* [What you should do]: Omit all pictures. Quote the lines from the one with "en 2006. Aquí, las Yeguas volvieron a" through the end of the listing below, exactly as they appear.

* [Extracted entries]:
Segment Open

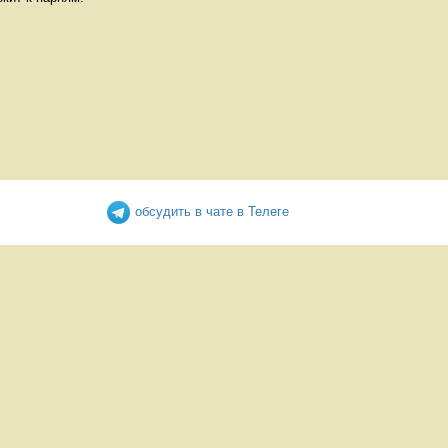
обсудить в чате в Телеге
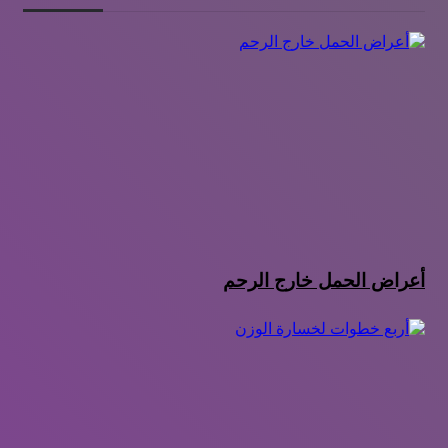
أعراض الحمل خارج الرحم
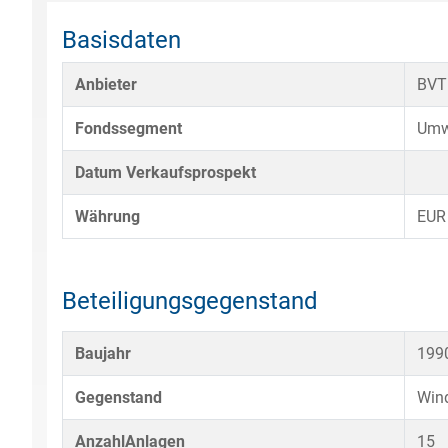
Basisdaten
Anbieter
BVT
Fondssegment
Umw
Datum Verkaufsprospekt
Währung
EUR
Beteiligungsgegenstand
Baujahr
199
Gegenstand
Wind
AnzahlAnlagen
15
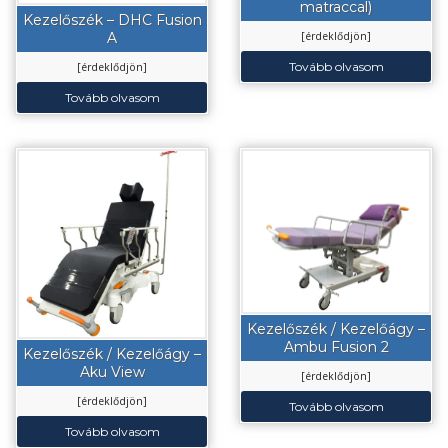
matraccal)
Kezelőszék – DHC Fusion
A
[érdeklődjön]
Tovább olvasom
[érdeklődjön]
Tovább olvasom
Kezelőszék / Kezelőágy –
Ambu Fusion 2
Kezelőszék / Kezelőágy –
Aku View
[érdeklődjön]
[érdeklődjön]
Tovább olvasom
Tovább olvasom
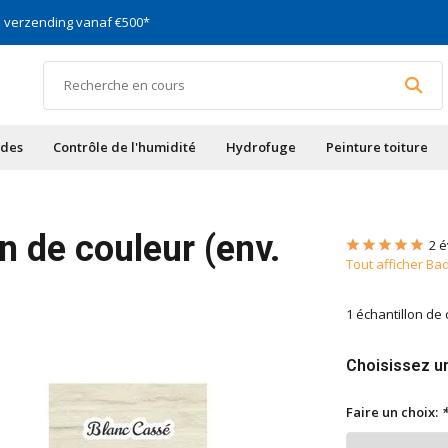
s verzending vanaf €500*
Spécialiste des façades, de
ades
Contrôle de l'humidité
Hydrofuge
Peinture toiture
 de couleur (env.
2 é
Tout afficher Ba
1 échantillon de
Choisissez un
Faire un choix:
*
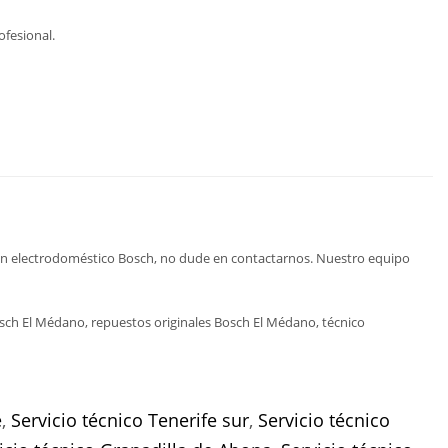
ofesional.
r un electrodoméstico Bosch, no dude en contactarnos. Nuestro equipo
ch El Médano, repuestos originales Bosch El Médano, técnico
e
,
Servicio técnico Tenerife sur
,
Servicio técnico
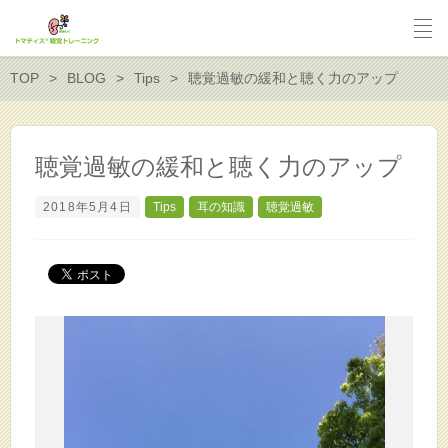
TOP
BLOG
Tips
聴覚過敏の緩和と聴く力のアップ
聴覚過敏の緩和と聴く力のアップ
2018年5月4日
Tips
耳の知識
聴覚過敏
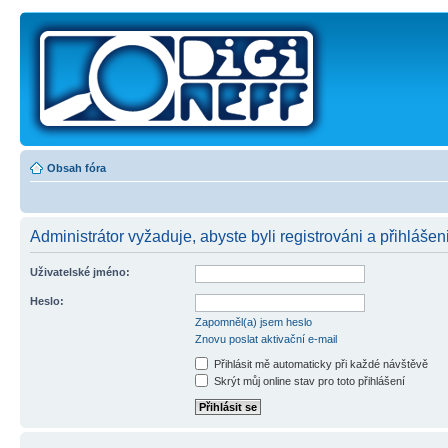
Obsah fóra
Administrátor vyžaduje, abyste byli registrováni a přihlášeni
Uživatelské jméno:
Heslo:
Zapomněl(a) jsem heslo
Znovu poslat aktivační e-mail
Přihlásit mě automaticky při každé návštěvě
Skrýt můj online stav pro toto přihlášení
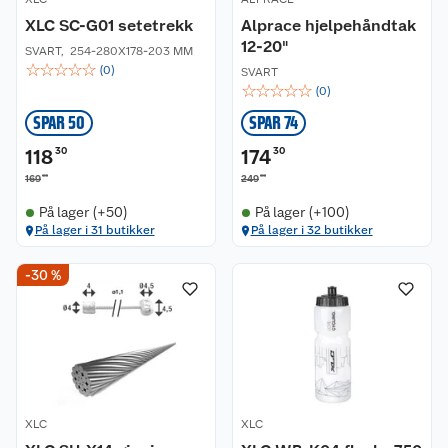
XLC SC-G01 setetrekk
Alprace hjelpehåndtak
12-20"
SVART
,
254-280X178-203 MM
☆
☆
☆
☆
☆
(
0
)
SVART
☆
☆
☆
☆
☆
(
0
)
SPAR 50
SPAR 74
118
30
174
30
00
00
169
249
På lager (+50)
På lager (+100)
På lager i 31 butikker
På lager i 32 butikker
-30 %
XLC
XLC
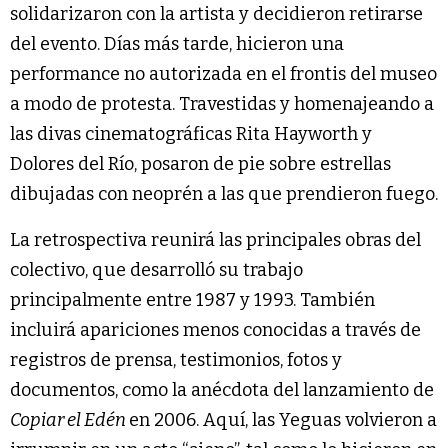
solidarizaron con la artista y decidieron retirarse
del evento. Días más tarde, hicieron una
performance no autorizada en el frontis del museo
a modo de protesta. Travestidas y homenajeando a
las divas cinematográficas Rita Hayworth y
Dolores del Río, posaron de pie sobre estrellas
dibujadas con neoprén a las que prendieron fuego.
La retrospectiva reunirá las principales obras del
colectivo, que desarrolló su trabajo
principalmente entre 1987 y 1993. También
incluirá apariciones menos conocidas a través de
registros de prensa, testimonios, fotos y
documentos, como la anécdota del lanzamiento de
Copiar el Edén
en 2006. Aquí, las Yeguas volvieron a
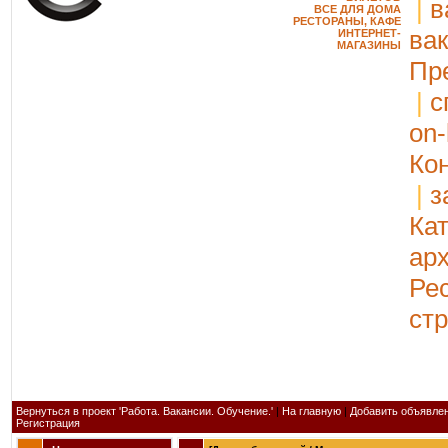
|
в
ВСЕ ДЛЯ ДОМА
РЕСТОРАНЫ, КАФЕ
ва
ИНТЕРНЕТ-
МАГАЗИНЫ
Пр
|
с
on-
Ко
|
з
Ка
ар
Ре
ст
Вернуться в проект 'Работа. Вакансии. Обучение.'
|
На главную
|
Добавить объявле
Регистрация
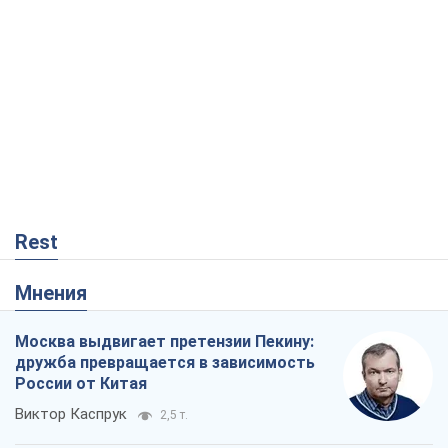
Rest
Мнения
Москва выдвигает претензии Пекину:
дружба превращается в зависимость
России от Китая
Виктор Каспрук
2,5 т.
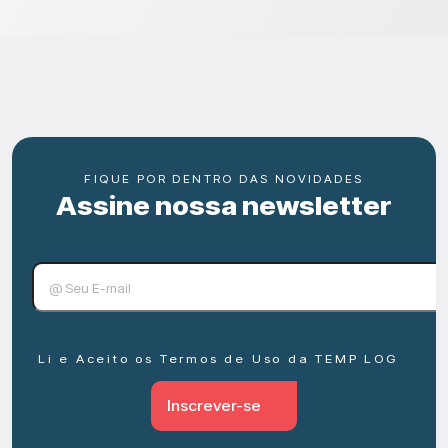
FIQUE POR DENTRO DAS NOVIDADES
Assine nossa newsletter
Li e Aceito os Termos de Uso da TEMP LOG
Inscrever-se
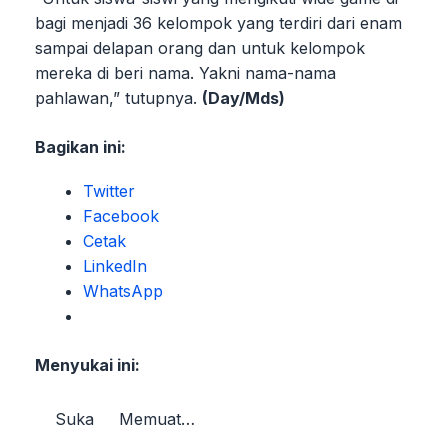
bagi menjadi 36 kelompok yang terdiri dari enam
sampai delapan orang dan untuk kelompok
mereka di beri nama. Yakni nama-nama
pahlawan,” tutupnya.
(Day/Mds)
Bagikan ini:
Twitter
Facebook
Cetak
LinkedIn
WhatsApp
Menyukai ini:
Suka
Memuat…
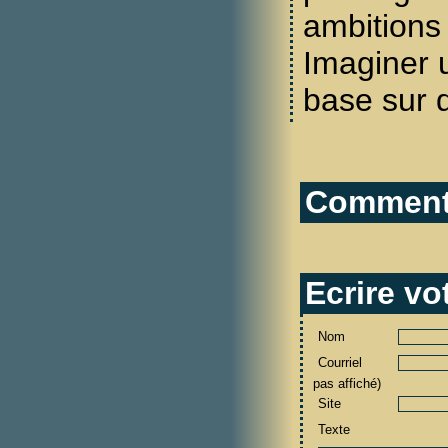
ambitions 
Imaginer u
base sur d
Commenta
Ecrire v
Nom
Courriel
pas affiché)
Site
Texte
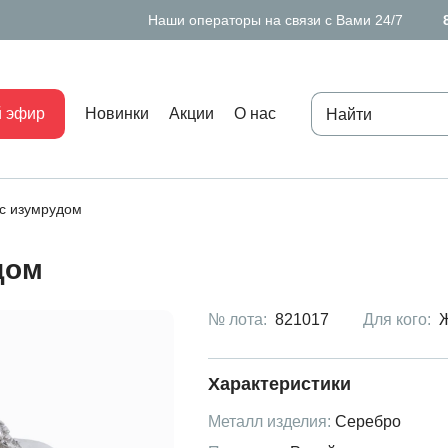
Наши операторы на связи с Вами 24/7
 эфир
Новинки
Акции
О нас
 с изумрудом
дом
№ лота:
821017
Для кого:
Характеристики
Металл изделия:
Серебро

Segment Closed

* [Result of this exercise]:
en 2006. Aquí, las Yeguas volvieron a
|
в
ВСЕ ДЛЯ ДОМА
РЕСТОРАНЫ, КАФЕ
ва
ИНТЕРНЕТ-
МАГАЗИНЫ
Пр
|
с
on-
Ко
|
з
Ка
ар
Ре
ст
Вернуться в проект 'Работа. Вакансии. Обучение.'
|
На главную
|
Добавить объявле
Регистрация
Rest
Мнения
Москва выдвигает претензии Пекину:
дружба превращается в зависимость
России от Китая
Виктор Каспрук
2,5 т.
FIQUE POR DENTRO DAS NOVIDADES
Assine nossa newsletter
Li e Aceito os Termos de Uso da TEMP LOG
Inscrever-se
bagi menjadi 36 kelompok yang terdiri dari enam
sampai delapan orang dan untuk kelompok
mereka di beri nama. Yakni nama-nama
pahlawan,” tutupnya.
(Day/Mds)
Bagikan ini:
Twitter
Facebook
Cetak
LinkedIn
WhatsApp
Menyukai ini:
Suka
Memuat…
ambitions 
Imaginer u
base sur d
Commenta
Ecrire v
Nom
Courriel
pas affiché)
Site
Texte
Наши операторы на связи с Вами 24/7
 эфир
Новинки
Акции
О нас
 с изумрудом
дом
№ лота:
821017
Для кого:
Характеристики
Металл изделия:
Серебро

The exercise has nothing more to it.